I’m saying goodbye to the possibility of you and me, not that we had any, to be honest.
Goodbye to any possibility of a love story with you. Goodbye to the “once upon a time” and “happily ever after” that had never been inked on any piece of paper, or on any surface for that matter.
Goodbye to any possibility of dates. Kite-flying, going to the museum, watching a basketball game, surfing the waves in La Union or Baler, climbing a mountain, visiting a dog café, roaming around the bookstore, and driving to the North or South and just forget about the rest of the world for a while.
Goodbye to any possibility of the little things. Sending photos and videos of anything that could make the other laugh, the little notes that we’d slip into each other’s pockets, the random gifts we’d give each other on normal days, the silly banters and inside jokes we’d have, the “good morning” and “good night” texts and everything in between.

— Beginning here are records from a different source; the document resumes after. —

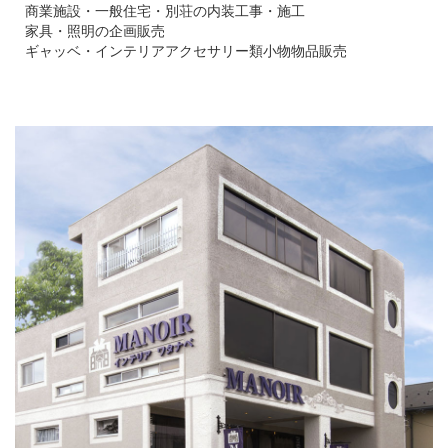
商業施設・一般住宅・別荘の内装工事・施工
家具・照明の企画販売
ギャッベ・インテリアアクセサリー類小物物品販売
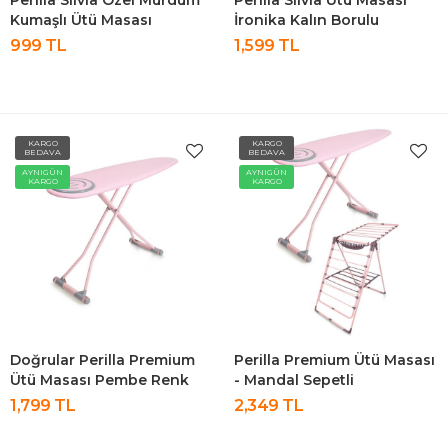
Perilla Silvia Özel Mürdüm
Perilla Silvia Ütü Masası
Kumaşlı Ütü Masası
İronika Kalın Borulu
Kurutmalık Set
999 TL
1,599 TL
KARGO
KARGO
BEDAVA
BEDAVA
AYNIGÜN
AYNIGÜN
KARGO
KARGO
Doğrular Perilla Premium
Perilla Premium Ütü Masası
Ütü Masası Pembe Renk
- Mandal Sepetli
Kurutmalık-Pembe Set
1,799 TL
2,349 TL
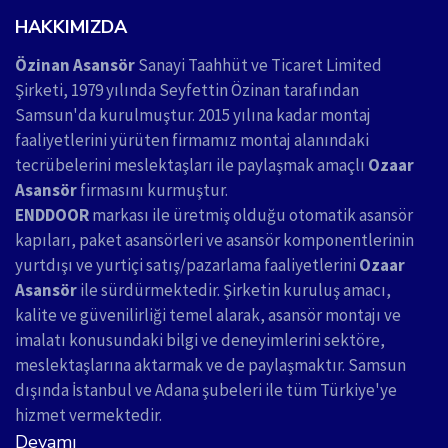
HAKKIMIZDA
Özinan Asansör
Sanayi Taahhüt ve Ticaret Limited
Şirketi, 1979 yılında Seyfettin Özinan tarafından
Samsun'da kurulmuştur. 2015 yılına kadar montaj
faaliyetlerini yürüten firmamız montaj alanındaki
tecrübelerini meslektaşları ile paylaşmak amaçlı
Ozaar
Asansör
firmasını kurmuştur.
ENDDOOR
markası ile üretmiş olduğu otomatik asansör
kapıları, paket asansörleri ve asansör komponentlerinin
yurtdışı ve yurtiçi satış/pazarlama faaliyetlerini
Ozaar
Asansör
ile sürdürmektedir. Şirketin kuruluş amacı,
kalite ve güvenilirliği temel alarak, asansör montajı ve
imalatı konusundaki bilgi ve deneyimlerini sektöre,
meslektaşlarına aktarmak ve de paylaşmaktır. Samsun
dışında İstanbul ve Adana şubeleri ile tüm Türkiye'ye
hizmet vermektedir.
Devamı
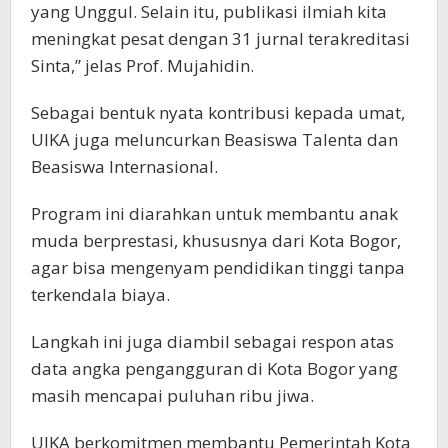
yang Unggul. Selain itu, publikasi ilmiah kita
meningkat pesat dengan 31 jurnal terakreditasi
Sinta,” jelas Prof. Mujahidin.
​Sebagai bentuk nyata kontribusi kepada umat,
UIKA juga meluncurkan Beasiswa Talenta dan
Beasiswa Internasional.
Program ini diarahkan untuk membantu anak
muda berprestasi, khususnya dari Kota Bogor,
agar bisa mengenyam pendidikan tinggi tanpa
terkendala biaya.
​Langkah ini juga diambil sebagai respon atas
data angka pengangguran di Kota Bogor yang
masih mencapai puluhan ribu jiwa.
UIKA berkomitmen membantu Pemerintah Kota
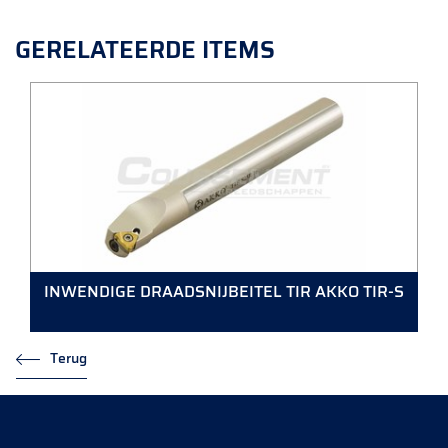
GERELATEERDE ITEMS
INWENDIGE DRAADSNIJBEITEL TIR AKKO TIR-S
Terug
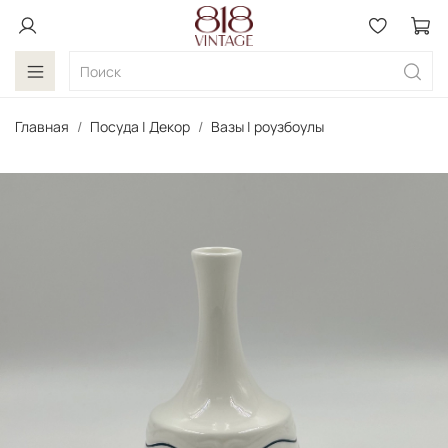
Главная
Посуда | Декор
Вазы | роузбоулы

Goodbye to any possibility of the big things. The surprises we’d pull off for each other, the lengths we’d go through just to put a smile on each other’s face; me supporting you in every game you play and being proud of what you’ve done because I know you’re good at it; and you letting me drag you to my favorite team’s game even though you’d rather support yours.
Goodbye to any possibility of misunderstandings and disagreements. Of jealousy, of having different views on topics that deeply matter to us, of counting and comparing each other’s mistakes, of letting our pride get in the way.
Goodbye to any possibility of us becoming better versions of ourselves. Of us learning to respect a completely opposite opinion from ours, of putting ourselves in the other’s shoes before jumping into conclusions, of how compromise can save a relationship, of sacrificing one’s happiness for the other.
Goodbye to any possibility of butterflies, sparks, and fireworks.
Goodbye to any possibility of knowing each other on a deeper level. On late-night conversations that would continue until the first rays of sunlight peek through the clouds; on knowing what tickles the fancy of the other, our greatest fears, our ambitions; on what pisses the other off, on what could make the other smile, laugh, cry, or if we’re lucky, feel all of those at the same time.
Goodbye to any possibility of making you happy. For I truly know deep in my heart and in the littlest corners of my brain, for all that I have to give, nothing can compare to the happiness she brings you.
Goodbye to the potential love we could have had. The kind that makes the other want to be the one who loves more; the all-consuming, every-fiber-of-my-being type of love; the kind of love that would not only be between us but with all the people we care about; the kind of love that would resonate from the deepest core of our souls.
Goodbye to the love story that had never been given the chance to begin.